■ Exercise brief
Give back exactly the lines of the entries below from the line with "dan desain minimalis." to the line with "responsif. Anda dapat", inclusive, and only those.

■ Dataset
—————

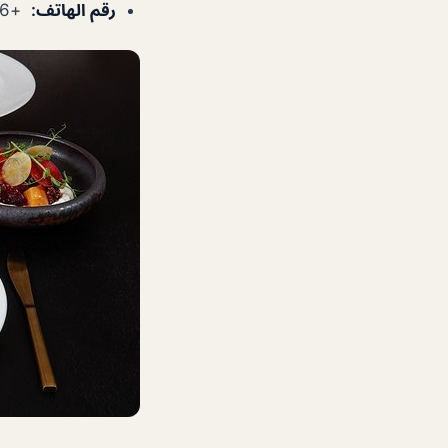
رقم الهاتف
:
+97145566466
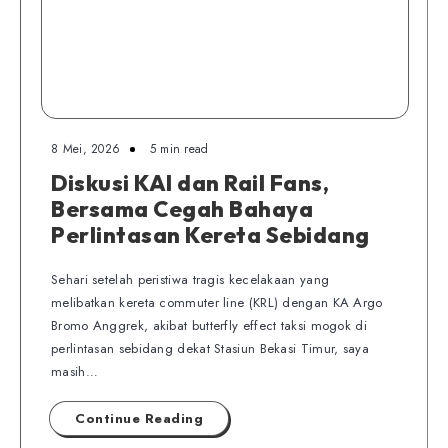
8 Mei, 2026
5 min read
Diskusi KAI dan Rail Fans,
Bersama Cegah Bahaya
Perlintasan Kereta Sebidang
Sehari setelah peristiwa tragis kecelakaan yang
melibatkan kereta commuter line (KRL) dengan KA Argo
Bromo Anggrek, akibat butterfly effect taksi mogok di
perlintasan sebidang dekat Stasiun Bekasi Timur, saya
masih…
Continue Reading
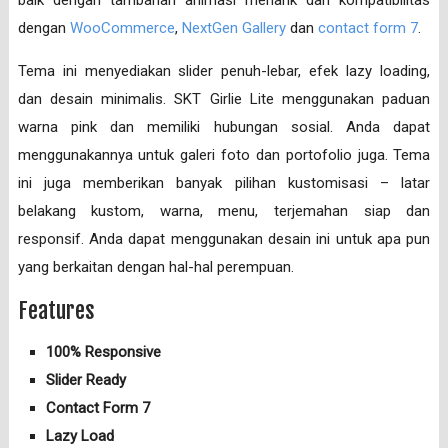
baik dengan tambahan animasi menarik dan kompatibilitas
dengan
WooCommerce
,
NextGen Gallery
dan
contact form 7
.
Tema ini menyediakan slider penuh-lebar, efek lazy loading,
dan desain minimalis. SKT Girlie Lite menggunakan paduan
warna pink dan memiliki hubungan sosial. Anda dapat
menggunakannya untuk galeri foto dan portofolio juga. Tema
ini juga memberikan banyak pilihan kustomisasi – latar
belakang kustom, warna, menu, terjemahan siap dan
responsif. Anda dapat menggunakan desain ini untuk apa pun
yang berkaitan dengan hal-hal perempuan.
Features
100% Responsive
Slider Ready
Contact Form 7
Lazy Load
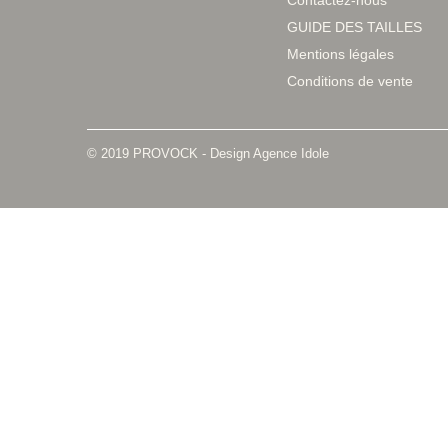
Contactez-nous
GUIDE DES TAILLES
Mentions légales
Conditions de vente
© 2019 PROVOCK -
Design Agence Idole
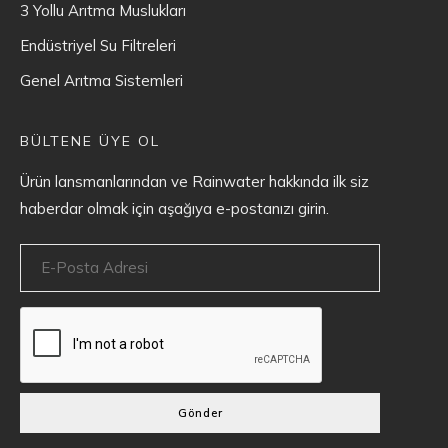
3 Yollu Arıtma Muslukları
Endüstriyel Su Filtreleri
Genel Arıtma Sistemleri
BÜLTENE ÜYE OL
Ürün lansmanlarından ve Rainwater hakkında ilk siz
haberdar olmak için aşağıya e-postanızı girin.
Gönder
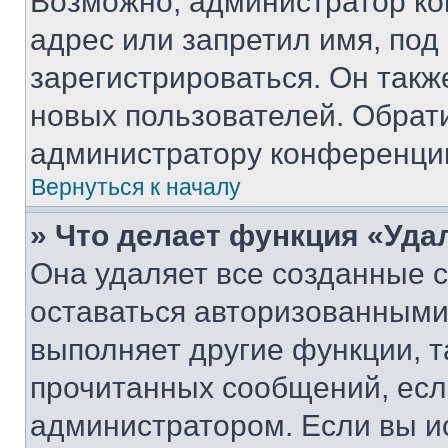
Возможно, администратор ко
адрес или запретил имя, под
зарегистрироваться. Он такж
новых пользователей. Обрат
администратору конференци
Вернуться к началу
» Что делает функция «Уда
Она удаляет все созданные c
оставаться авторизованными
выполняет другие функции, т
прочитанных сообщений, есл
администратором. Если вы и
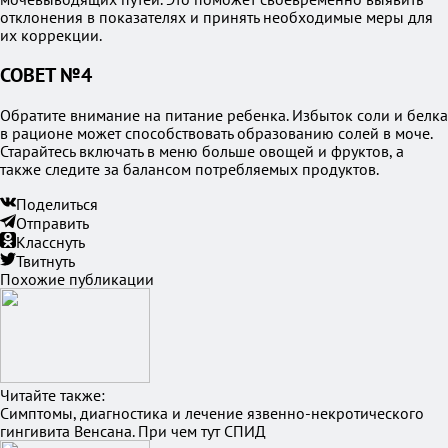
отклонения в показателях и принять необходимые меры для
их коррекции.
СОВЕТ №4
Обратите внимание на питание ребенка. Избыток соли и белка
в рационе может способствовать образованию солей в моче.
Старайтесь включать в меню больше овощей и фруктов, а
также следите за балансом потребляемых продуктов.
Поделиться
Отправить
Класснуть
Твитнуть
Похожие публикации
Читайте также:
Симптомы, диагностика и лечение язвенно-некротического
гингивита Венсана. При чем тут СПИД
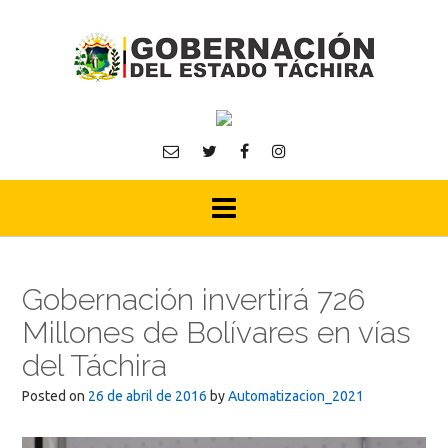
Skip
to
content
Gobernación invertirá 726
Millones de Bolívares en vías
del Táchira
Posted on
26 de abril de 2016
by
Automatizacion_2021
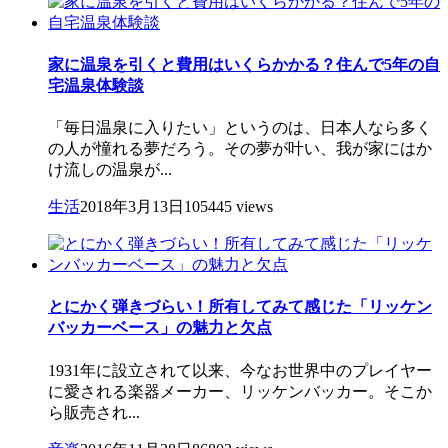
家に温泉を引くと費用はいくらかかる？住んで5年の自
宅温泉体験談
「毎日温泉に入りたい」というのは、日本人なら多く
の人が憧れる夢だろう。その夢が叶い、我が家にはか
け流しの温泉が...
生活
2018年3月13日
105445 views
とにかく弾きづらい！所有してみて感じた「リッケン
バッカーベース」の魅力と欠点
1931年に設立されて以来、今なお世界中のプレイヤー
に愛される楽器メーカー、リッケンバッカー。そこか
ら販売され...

—————

■ Expected answer
dan desain minimalis. SKT Girlie Lite menggunakan paduan
warna pink dan memiliki hubungan sosial. Anda dapat
menggunakannya untuk galeri foto dan portofolio juga. Tema
ini juga memberikan banyak pilihan kustomisasi – latar
belakang kustom, warna, menu, terjemahan siap dan
responsif. Anda dapat menggunakan desain ini untuk apa pun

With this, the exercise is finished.